Sir, I am 42 with montly income of 5lakh, 3 houses 80lakh, 50lakh, 60lakh, 1 shop 60lakh, 1 land 30lakh, I have no loans, pf of 40lakh, shares of 50lakh, fd of 40lakh, gold of 30lakh, I need 2lakh per month for retirement how can I achieve it. Should I change my investments.
Ans: Your Present Financial Snapshot
You are 42. Monthly income is Rs. 5 lakhs. You have no loans.
Your current asset summary:
3 houses worth Rs. 80L, Rs. 50L, and Rs. 60L
1 shop worth Rs. 60L
1 plot of land worth Rs. 30L
PF balance of Rs. 40L
Shares worth Rs. 50L
Fixed Deposits worth Rs. 40L
Gold worth Rs. 30L
These assets total to around Rs. 4.4 crore.
Understanding Your Retirement Goal
Your target is Rs. 2 lakh per month during retirement.
That means Rs. 24 lakh per year.
You are 42 now. Assuming retirement at 55, you have 13 years to prepare.

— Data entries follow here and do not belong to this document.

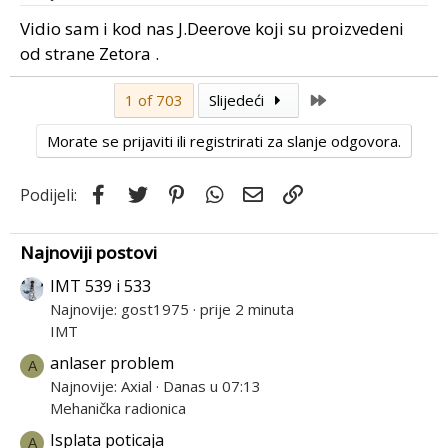
n
s
Vidio sam i kod nas J.Deerove koji su proizvedeni
:
od strane Zetora .
Last
1 of 703
Slijedeći
Morate se prijaviti ili registrirati za slanje odgovora.
Facebook
Twitter
Pinterest
WhatsApp
Email
Link
Podijeli:
Najnoviji postovi
IMT 539 i 533
Najnovije: gost1975
prije 2 minuta
IMT
anlaser problem
A
Najnovije: Axial
Danas u 07:13
Mehanička radionica
Isplata poticaja
A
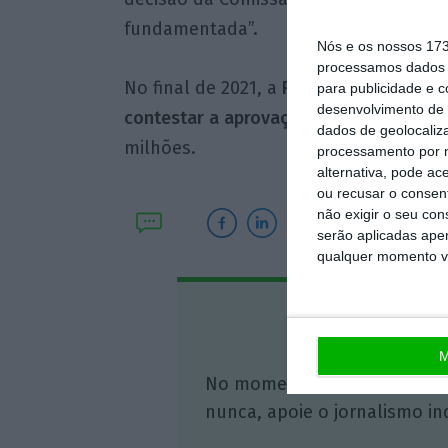
fundamentada”.
Nós e os nossos 17
processamos dados p
No final de 2021, a
Ryanair chegou a am
para publicidade e 
desenvolvimento de 
contestar a aprovação do plano da TA
dados de geolocaliza
milhões.
processamento por n
alternativa, pode ac
ou recusar o consen
não exigir o seu co
serão aplicadas apen
qualquer momento vol
Assine o
M
No momento em que a infor
nunca, apoie o jornalismo in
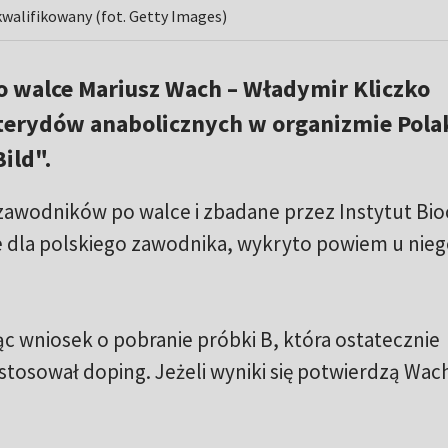
kwalifikowany (fot. Getty Images)
 walce Mariusz Wach – Władymir Kliczko
terydów anabolicznych w organizmie Pola
ild".
zawodników po walce i zbadane przez Instytut Bio
ce dla polskiego zawodnika, wykryto powiem u nie
c wniosek o pobranie próbki B, która ostatecznie
z stosował doping. Jeżeli wyniki się potwierdzą Wa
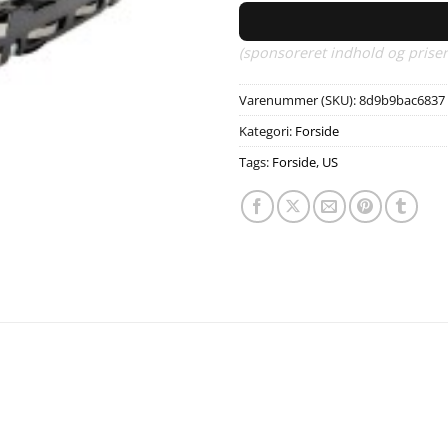
(sponsoreret indhold og priser
Varenummer (SKU):
8d9b9bac6837
Kategori:
Forside
Tags:
Forside
,
US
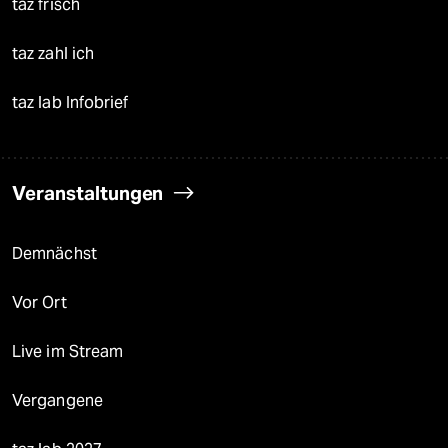
taz frisch
taz zahl ich
taz lab Infobrief
Veranstaltungen
Demnächst
Vor Ort
Live im Stream
Vergangene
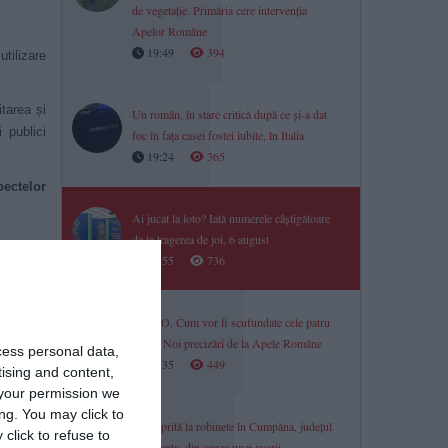
de vegetație. Primăria cere intervenția
Apelor Române
19:49
394
utilizare
itarea și
Un român, în stare critică după ce și-a dat
 publici
foc în fața casei fostei iubite, în Italia
19:24
365
pectelor
Ai jucat la loto? Iată numerele câștigătoare
de la tragerea de joi, 6 august
rontieră
18:55
736
ibile cu
VIDEO. Cum vor fi scufundate cele patru
evederile
barje? Noi precizări de la Apele Române
cess personal data,
18:35
449
tising and content,
your permission we
ng. You may click to
or D.G.A.
Apă oprită la robinete în Cumpăna, județul
click to refuse to
Jandarmi
Constanța, din cauza unei avarii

The retirement may last till age 85 or more. So, plan for at least 30 years.
Inflation will increase your Rs. 2 lakh need over time.
A fixed income source alone will not support this need.
You need a rising income source.
Also, your capital must not erode too fast.
So, a stable income plan plus growth plan is needed.
Evaluation of Current Investments
Let us now assess your existing assets.
1. Real Estate Holdings:
You have 3 residential houses.
You also have 1 commercial shop.
There is 1 plot of land too.
These form a large part of your net worth.
But real estate has drawbacks:
Low liquidity during need
Maintenance and property tax burden
Rental yield is low compared to investment value
Selling property is time-consuming
Capital gains tax on sale
So, too much dependence on real estate is not ideal.
You may retain 1 or 2 properties for rental income.
Others may be liquidated gradually and invested wisely.
2. Provident Fund (PF) – Rs. 40 lakh:
This is your safest asset.
It gives decent returns with tax-free benefit.
Continue this till retirement.
You can use this for stable cash flow post-retirement.
But do not rely on PF alone.
3. Shares – Rs. 50 lakh:
Equity shares are good for long-term growth.
But individual stocks carry risk.
Volatility may be high during retirement.
If not monitored actively, losses may occur.
You must evaluate these stocks.
Retain only if fundamentally strong.
Else shift to diversified equity mutual funds.
4. Fixed Deposits – Rs. 40 lakh:
These are safe but low-return investments.
Interest is taxed as per slab.
Not inflation-beating.
Do not depend too much on FDs for long term.
Use FDs for short-term needs or emergency fund only.
5. Gold – Rs. 30 lakh:
Gold is a good hedge.
But it doesn’t generate income.
Holding too much physical gold is risky.
Convert some gold to financial gold for liquidity.
Retain 10–15% allocation for diversification.
Recommended Investment Restructuring
To meet your Rs. 2 lakh monthly income target in retirement, restructure your portfolio.
A balanced mix of income, growth, and safety is needed.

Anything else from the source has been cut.